Species of flowering plant

Chenopodiastrum murale (Syn. Chenopodium murale) is a species of plant in the family Amaranthaceae known by the common names nettle-leaved goosefoot, Australian-spinach, salt-green, and sowbane. This plant is native to Europe and parts of Asia and northern Africa, but it is widespread worldwide, particularly in tropical and subtropical areas due to the ease of it being introduced. It is a common weed of fields and roadsides.

==Description==
This is an annual herb reaching 70 centimeters in height. It has an erect stem which is usually red or red-streaked green and leafy with green foliage. The oval to triangular leaves are toothed and broad, smooth on the upper surface and powdery on the undersides.

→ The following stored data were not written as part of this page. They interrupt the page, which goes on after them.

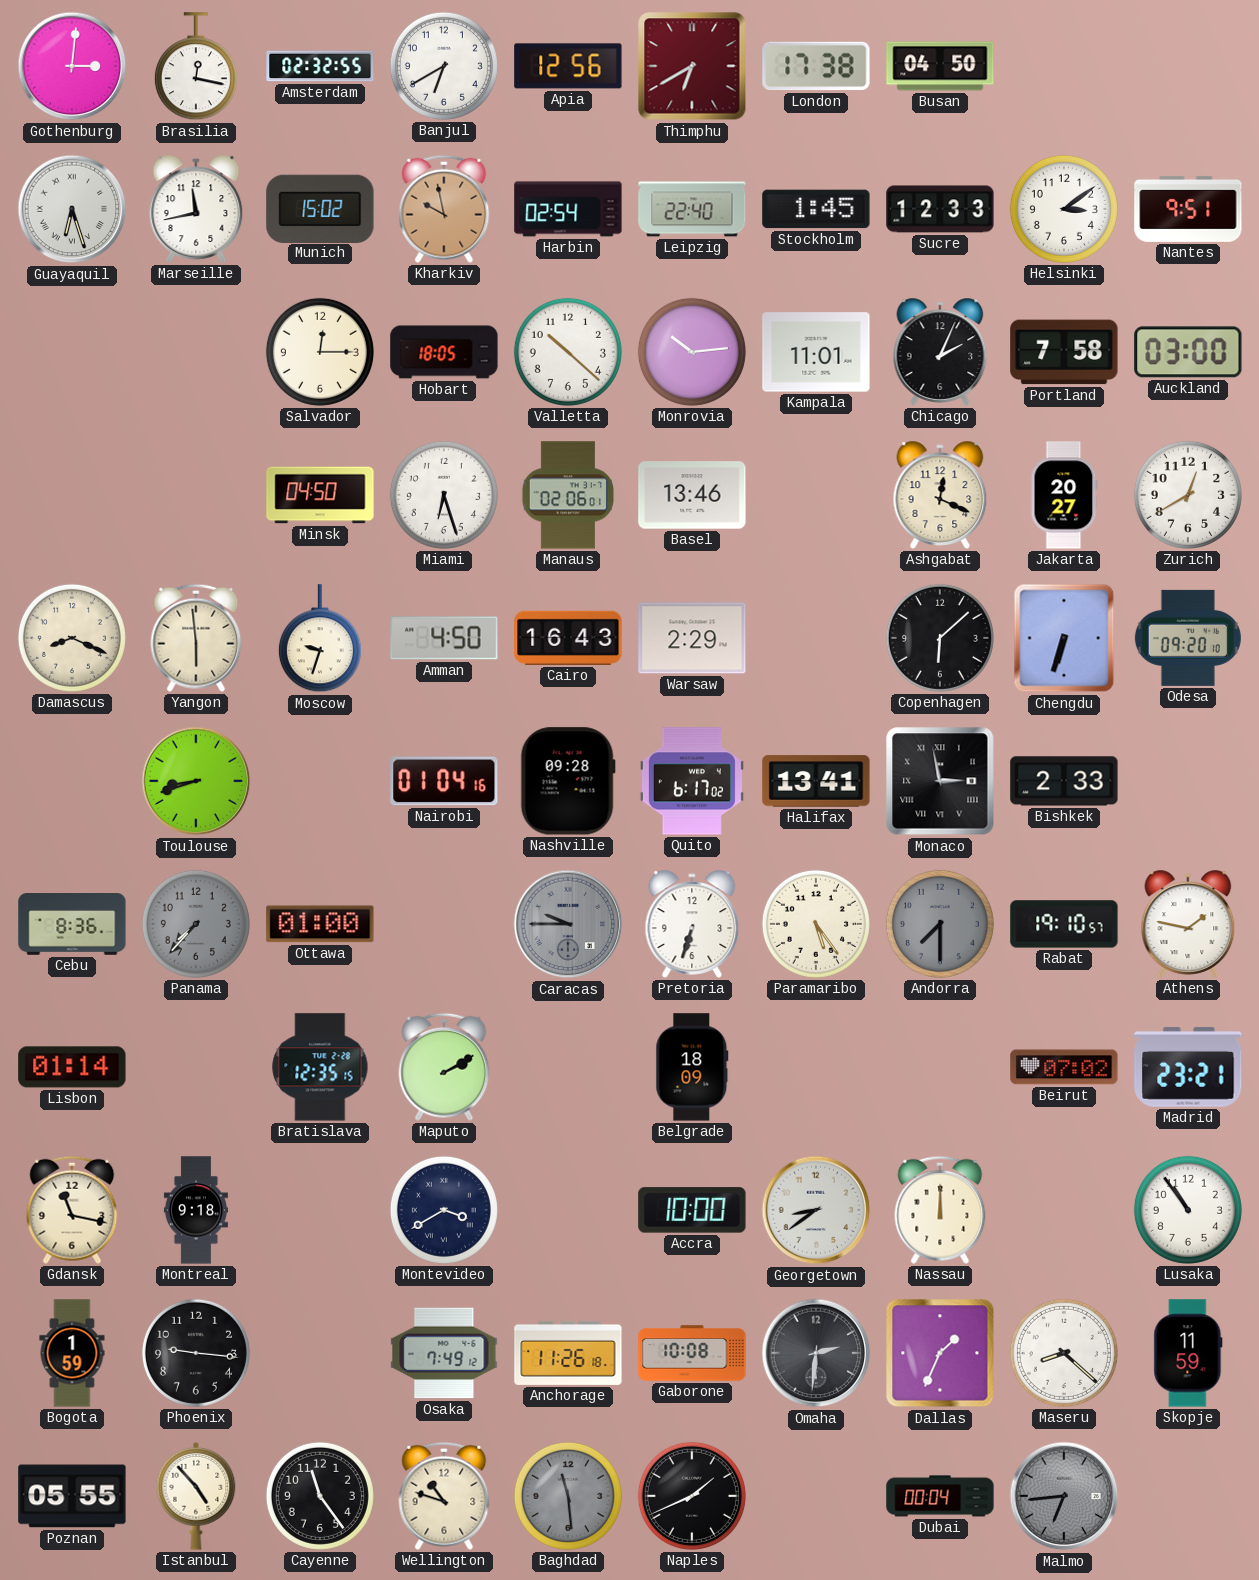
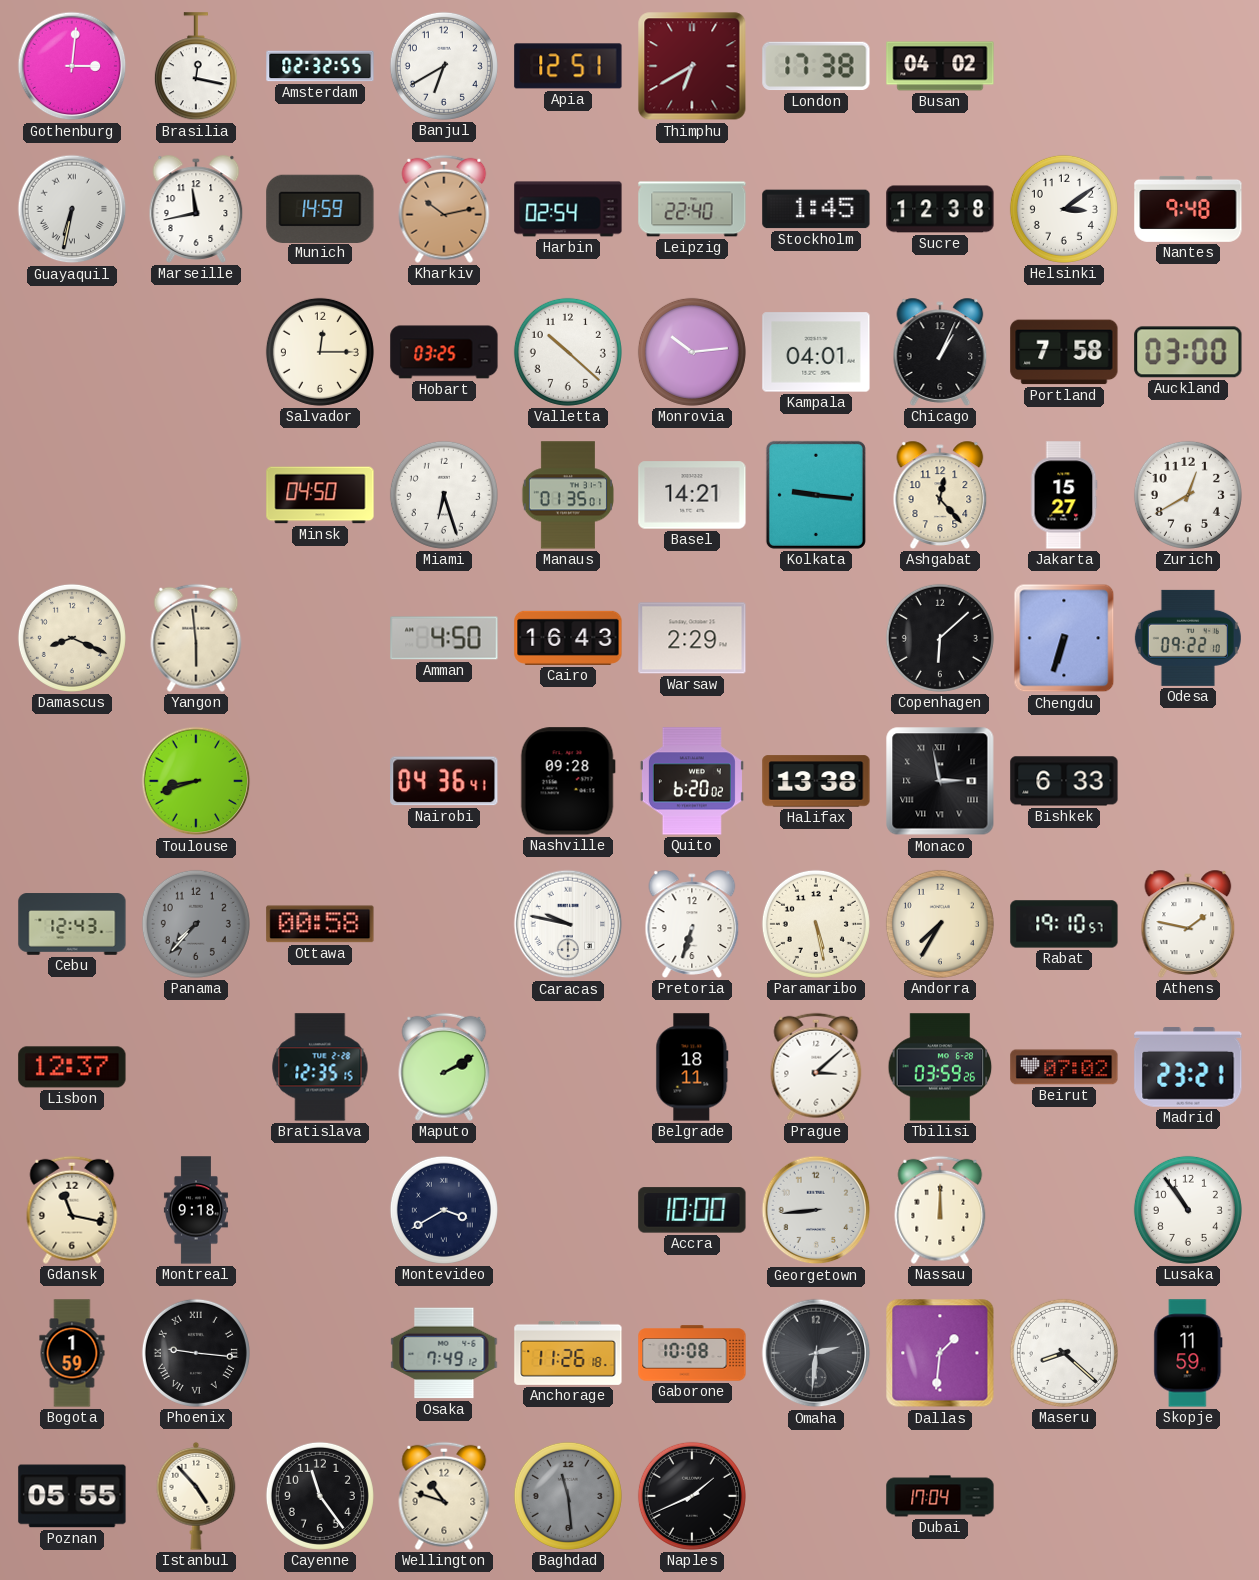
Apia: 12:56 -> 12:51
Busan: 04:50 -> 04:02
Guayaquil: 6:27 -> 6:32
Munich: 15:02 -> 14:59
Kharkiv: 9:58 -> 10:13
Sucre: 12:33 -> 12:38
Nantes: 9:51 -> 9:48
Hobart: 18:05 -> 03:25
Kampala: 11:01 -> 04:01
Chicago: 2:04 -> 1:04
Manaus: 02:06 -> 01:35
Basel: 13:46 -> 14:21
Kolkata: none -> 9:16
Ashgabat: 12:19 -> 12:23
Jakarta: 20:27 -> 15:27
Moscow: 9:33 -> none
Odesa: 09:20 -> 09:22
Nairobi: 01:04 -> 04:36
Quito: 6:17 -> 6:20
Halifax: 13:41 -> 13:38
Bishkek: 2:33 -> 6:33
Cebu: 8:36 -> 12:43
Ottawa: 01:00 -> 00:58
Caracas: 9:45 -> 9:47
Caracas dial: grey -> white
Paramaribo: 5:24 -> 5:28
Andorra: 7:30 -> 7:35
Andorra dial: grey -> cream
Lisbon: 01:14 -> 12:37
Belgrade: 18:09 -> 18:11
Prague: none -> 3:08
Tbilisi: none -> 03:59
Georgetown: 8:39 -> 8:44
Phoenix numerals: Arabic -> Roman
Dallas: 1:34 -> 1:31
Dubai: 00:04 -> 17:04
Malmo: 6:44 -> none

The inflorescences are powdery clusters of spherical buds. The buds do not open into typical flower blossoms, but remain with the sepals covering the ovary as the fruit develops.

==Uses==
The seeds are edible, and the shoots, stalks, and leaves can be eaten as greens. The 1889 book The Useful Native Plants of Australia records that common names include "Australian spinach" and "fat-hen". It also states that it is a "pot-herb", which may be utilised in the same manner as spinach.

Care should be taken not to confuse this species with black nightshades, many of which look similar when young. The leaves of Chenopodium murale have a white mealy texture, and the axils have a red streak.